|Bus Infl Exp % Yr/Yr||2.0%||2.1%|
Inflation expectations at the business level are falling back this month after spiking in November and December. January's year-ahead gauge is down 1 tenth to a year-on-year 2.0 percent vs 2.1 percent in December. This reading spiked 3 tenths in November to 2.0 percent, lifting it to cycle highs.
January's dip is tied to a fractional downtick among those businesses that see slight to moderate gains ahead, offset by another uptick in those that see sharp gains, at 9 percent for this latter reading which is unusually high.
These results stand in direct contrast with the consumer side where expectations have been falling, not rising. Watch for Friday's consumer sentiment report and the next update on consumer inflation expectations.
The Atlanta Fed's Business Inflation Expectations survey provides a monthly measure of year-ahead inflation expectations and inflation uncertainty from the perspective of firms. The survey also provides a monthly gauge of firms' current sales, profit margins, and unit cost changes.
The inflation expectations of firms are a critical component of the inflation outlook and provide guidance on the potential path of inflation. If firms expect that prices will increase at a given rate, their purchasing, pricing, and/or wage decisions will reflect this expectation, making the increase more likely to be realized.
Also important is the risk that firms attach to their inflation expectations. The methods the Atlanta Fed uses to compute firms' inflation expectations provide a direct measure of the subjective probabilities that firms assign to various inflation outcomes.
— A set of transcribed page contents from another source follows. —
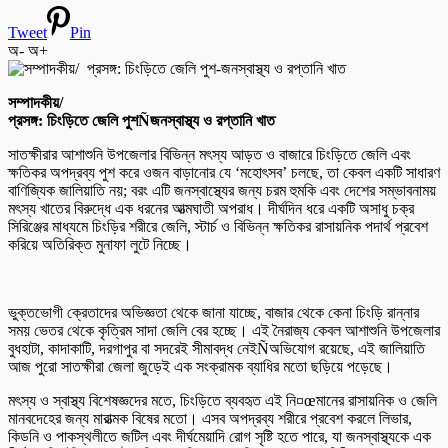
Tweet
Pin
অ-
অ+
সম্পাদকীয়/
প্রসঙ্গ: চিংড়িতে জেলি পুশÑজনস্বাস্থ্য ও রপ্তানি খাত
সাতক্ষীরার আশাশুনি উপজেলার বিভিন্ন মৎস্য আড়ত ও বাজারে চিংড়িতে জেলি এবং
ক্ষতিকর অপদ্রব্য পুশ করে ওজন বাড়ানোর যে ‘মহোৎসব’ চলছে, তা কেবল একটি সাধারণ
বাণিজ্যিক জালিয়াতি নয়; বরং এটি জনস্বাস্থ্যের জন্য চরম হুমকি এবং দেশের সম্ভাবনাময়
মৎস্য খাতের বিরুদ্ধে এক ধরনের আত্মঘাতী অপরাধ। দীর্ঘদিন ধরে একটি অসাধু চক্র
সিরিঞ্জের মাধ্যমে চিংড়ির শরীরে জেলি, স্টার্চ ও বিভিন্ন ক্ষতিকর রাসায়নিক পদার্থ প্রবেশ
করিয়ে অতিরিক্ত মুনাফা লুটে নিচ্ছে।
ভুক্তভোগী ক্রেতাদের অভিজ্ঞতা থেকে জানা যাচ্ছে, বাজার থেকে কেনা চিংড়ি রান্নার
সময় ভেতর থেকে কৃত্রিম সাদা জেলি বের হচ্ছে। এই নৈরাজ্য কেবল আশাশুনি উপজেলার
বুধহাটা, কাদাকাটি, দরগাপুর বা সদরেই সীমাবদ্ধ নেইÑঅভিযোগ রয়েছে, এই জালিয়াতি
আজ পুরো সাতক্ষীরা জেলা জুড়েই এক সংক্রামক ব্যাধির মতো ছড়িয়ে পড়েছে।
মৎস্য ও স্বাস্থ্য বিশেষজ্ঞদের মতে, চিংড়িতে ব্যবহৃত এই নি¤œমানের রাসায়নিক ও জেলি
মানবদেহের জন্য মারাত্মক বিষের মতো। এসব অপদ্রব্য শরীরে প্রবেশ করলে লিভার,
কিডনি ও পাকস্থলীতে জটিল এবং দীর্ঘমেয়াদি রোগ সৃষ্টি হতে পারে, যা জনস্বাস্থ্যকে এক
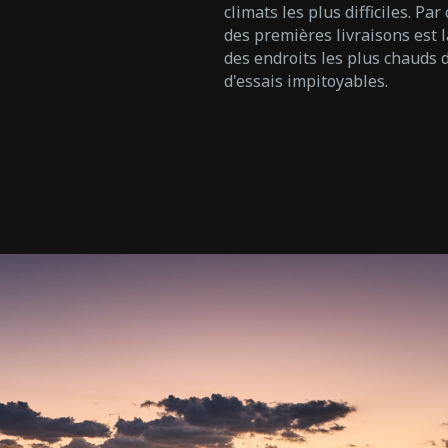
climats les plus difficiles. P
des premières livraisons est 
des endroits les plus chauds 
d'essais impitoyables.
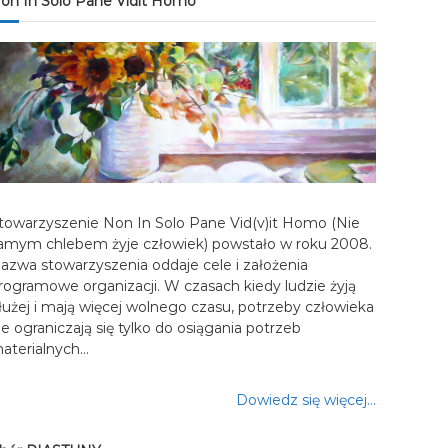
on In Solo Pane Vidit Homo
towarzyszenie Non In Solo Pane Vid(v)it Homo (Nie
amym chlebem żyje człowiek) powstało w roku 2008.
azwa stowarzyszenia oddaje cele i założenia
rogramowe organizacji. W czasach kiedy ludzie żyją
łużej i mają więcej wolnego czasu, potrzeby człowieka
ie ograniczają się tylko do osiągania potrzeb
aterialnych…
Dowiedz się więcej…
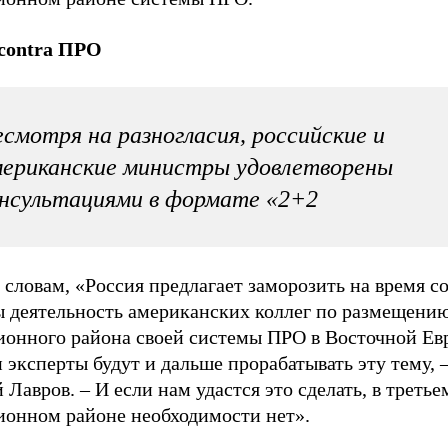
 contra ПРО
смотря на разногласия, российские и
ериканские министры удовлетворены
нсультациями в формате «2+2
 словам, «Россия предлагает заморозить на время с
ы деятельность американских коллег по размещению
ионного района своей системы ПРО в Восточной Ев
эксперты будут и дальше прорабатывать эту тему, –
 Лавров. – И если нам удастся это сделать, в третье
ионном районе необходимости нет».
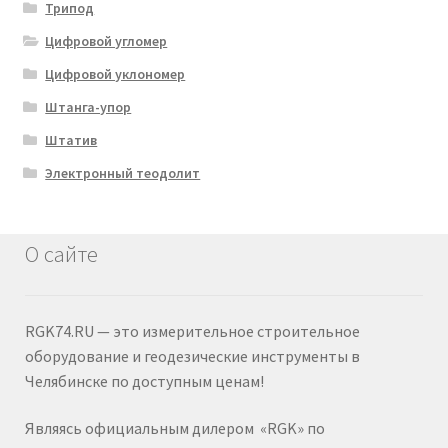
Трипод
Цифровой угломер
Цифровой уклономер
Штанга-упор
Штатив
Электронный теодолит
О сайте
RGK74.RU — это измерительное строительное
оборудование и геодезические инструменты в
Челябинске по доступным ценам!
Являясь официальным дилером «RGK» по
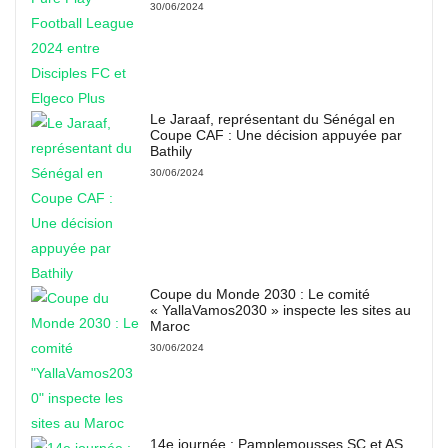
30/06/2024
Le Jaraaf, représentant du Sénégal en
Coupe CAF : Une décision appuyée par
Bathily
30/06/2024
Coupe du Monde 2030 : Le comité
« YallaVamos2030 » inspecte les sites au
Maroc
30/06/2024
14e journée : Pamplemousses SC et AS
The FOMC judges that inflation at the rate of 2 percent, as measured by the annual change in the price index for personal consumption expenditures, is most consistent over the longer run with the Federal Reserve's statutory mandate. Accurately gauging inflation expectations and uncertainties regarding these expectations are a key component of achieving this 2 percent target.
Other measures of inflation expectations are gleaned from consumer opinions, financial market instruments, and select industry groups (such as professional forecasters and purchasing managers), but there are no alternative measures of firms' inflation expectations.
When business expectations for inflation deviate from the FOMC's 2 percent target for inflation over the medium term (higher or lower than target), or when uncertainty about inflation runs higher than normal, it could be an early signal that the Federal Reserve is at risk of missing its price stability mandate. The inflation mandate is balanced against a goal of sustainable long-term employment growth.